EXERCISE REQUIREMENTS | Copy out exactly the lines spanning the line with "Fábrica de scooters eléctricos" to the line with "Доставка та оплата", inclusive, from the data underneath, with no pictures.
DATA PROVIDED Start Marker
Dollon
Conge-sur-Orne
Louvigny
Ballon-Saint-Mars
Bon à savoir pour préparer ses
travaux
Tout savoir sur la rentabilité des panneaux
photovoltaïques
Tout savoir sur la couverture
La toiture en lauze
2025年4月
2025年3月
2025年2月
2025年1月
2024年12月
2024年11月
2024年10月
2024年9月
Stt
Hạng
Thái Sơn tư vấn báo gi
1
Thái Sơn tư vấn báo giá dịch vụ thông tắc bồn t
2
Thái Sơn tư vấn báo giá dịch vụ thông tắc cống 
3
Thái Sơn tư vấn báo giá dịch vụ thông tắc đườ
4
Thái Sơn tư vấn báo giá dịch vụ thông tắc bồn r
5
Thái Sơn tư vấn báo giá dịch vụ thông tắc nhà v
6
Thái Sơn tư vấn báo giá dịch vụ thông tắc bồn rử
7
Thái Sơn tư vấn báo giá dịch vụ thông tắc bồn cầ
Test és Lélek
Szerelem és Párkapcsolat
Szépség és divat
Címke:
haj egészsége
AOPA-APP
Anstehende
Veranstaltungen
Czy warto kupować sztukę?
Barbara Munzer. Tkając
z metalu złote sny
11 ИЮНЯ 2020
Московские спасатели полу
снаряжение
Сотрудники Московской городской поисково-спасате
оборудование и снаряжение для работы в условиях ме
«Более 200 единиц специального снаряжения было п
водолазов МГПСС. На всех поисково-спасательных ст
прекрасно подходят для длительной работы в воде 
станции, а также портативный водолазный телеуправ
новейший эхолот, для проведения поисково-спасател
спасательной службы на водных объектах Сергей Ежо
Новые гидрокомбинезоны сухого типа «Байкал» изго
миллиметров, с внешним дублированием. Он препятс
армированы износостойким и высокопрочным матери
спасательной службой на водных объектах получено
DATA PROVIDED End Marker
DATA PROVIDED Start Marker
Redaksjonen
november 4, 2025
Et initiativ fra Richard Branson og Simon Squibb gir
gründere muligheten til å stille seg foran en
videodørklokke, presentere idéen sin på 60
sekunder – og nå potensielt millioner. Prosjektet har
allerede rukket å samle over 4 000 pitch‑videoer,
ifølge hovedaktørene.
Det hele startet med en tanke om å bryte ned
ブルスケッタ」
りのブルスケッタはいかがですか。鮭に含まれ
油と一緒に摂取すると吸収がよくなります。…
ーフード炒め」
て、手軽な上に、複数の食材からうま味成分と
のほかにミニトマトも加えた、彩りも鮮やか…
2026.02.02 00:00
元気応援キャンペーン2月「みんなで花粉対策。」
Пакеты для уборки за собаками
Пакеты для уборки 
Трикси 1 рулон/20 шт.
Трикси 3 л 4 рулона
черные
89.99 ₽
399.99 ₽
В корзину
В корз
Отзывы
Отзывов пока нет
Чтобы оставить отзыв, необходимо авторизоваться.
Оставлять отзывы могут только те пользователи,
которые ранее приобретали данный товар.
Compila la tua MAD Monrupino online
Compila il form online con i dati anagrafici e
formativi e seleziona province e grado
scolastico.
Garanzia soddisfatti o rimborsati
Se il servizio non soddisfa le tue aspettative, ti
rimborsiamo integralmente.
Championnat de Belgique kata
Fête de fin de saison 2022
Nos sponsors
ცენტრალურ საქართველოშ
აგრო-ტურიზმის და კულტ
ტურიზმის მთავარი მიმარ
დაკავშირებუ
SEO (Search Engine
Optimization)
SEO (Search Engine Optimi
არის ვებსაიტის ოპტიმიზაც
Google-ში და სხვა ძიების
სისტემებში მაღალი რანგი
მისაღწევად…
DATA PROVIDED End Marker
DATA PROVIDED Start Marker
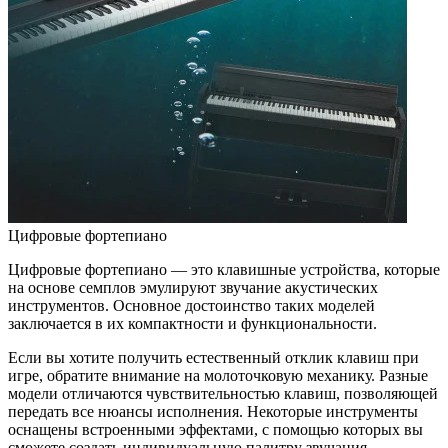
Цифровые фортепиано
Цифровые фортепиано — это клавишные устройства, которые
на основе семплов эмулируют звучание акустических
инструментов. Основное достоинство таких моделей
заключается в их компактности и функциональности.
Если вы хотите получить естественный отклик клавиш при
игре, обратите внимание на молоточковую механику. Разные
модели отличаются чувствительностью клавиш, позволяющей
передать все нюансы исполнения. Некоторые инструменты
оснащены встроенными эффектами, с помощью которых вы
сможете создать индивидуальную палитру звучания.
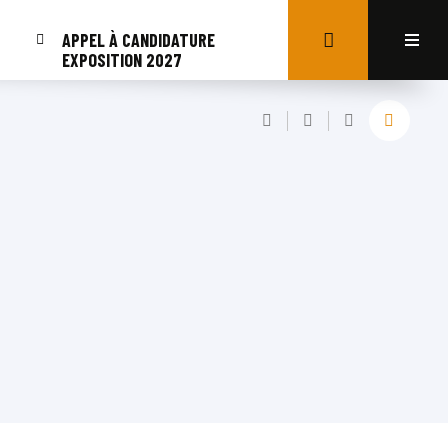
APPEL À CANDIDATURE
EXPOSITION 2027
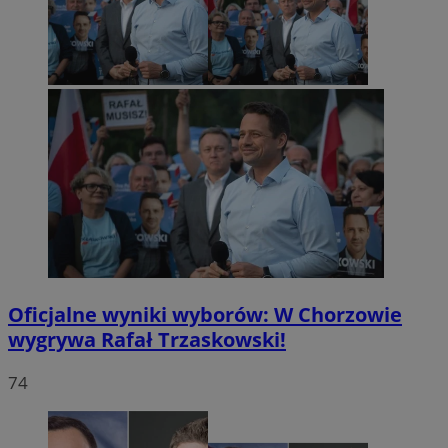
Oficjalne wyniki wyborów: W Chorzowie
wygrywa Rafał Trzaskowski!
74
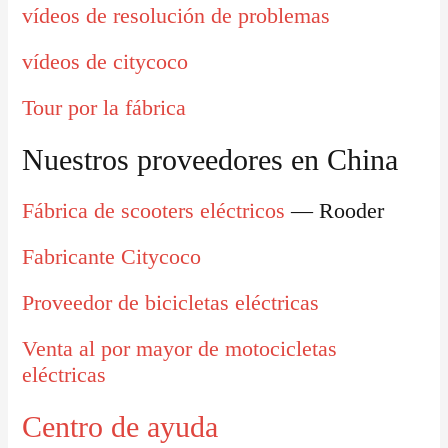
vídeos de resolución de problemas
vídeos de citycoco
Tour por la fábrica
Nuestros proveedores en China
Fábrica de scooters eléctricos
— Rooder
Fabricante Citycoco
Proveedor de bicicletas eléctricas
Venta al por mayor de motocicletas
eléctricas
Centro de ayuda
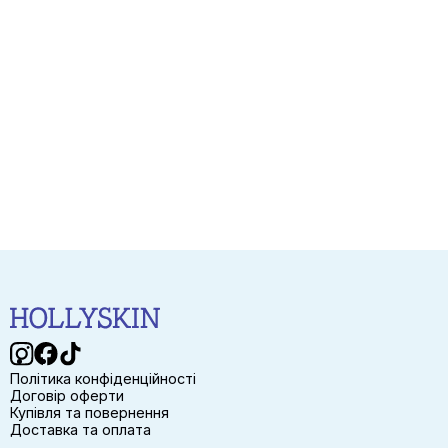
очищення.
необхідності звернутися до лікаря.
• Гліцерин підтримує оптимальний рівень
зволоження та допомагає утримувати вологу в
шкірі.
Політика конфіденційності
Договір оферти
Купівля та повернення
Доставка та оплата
DATA PROVIDED End Marker
YOUR RESPONSE |
Fábrica de scooters eléctricos
— Rooder
Fabricante Citycoco
Proveedor de bicicletas eléctricas
Venta al por mayor de motocicletas
eléctricas
Centro de ayuda
очищення.
необхідності звернутися до лікаря.
• Гліцерин підтримує оптимальний рівень
зволоження та допомагає утримувати вологу в
шкірі.
Політика конфіденційності
Договір оферти
Купівля та повернення
Доставка та оплата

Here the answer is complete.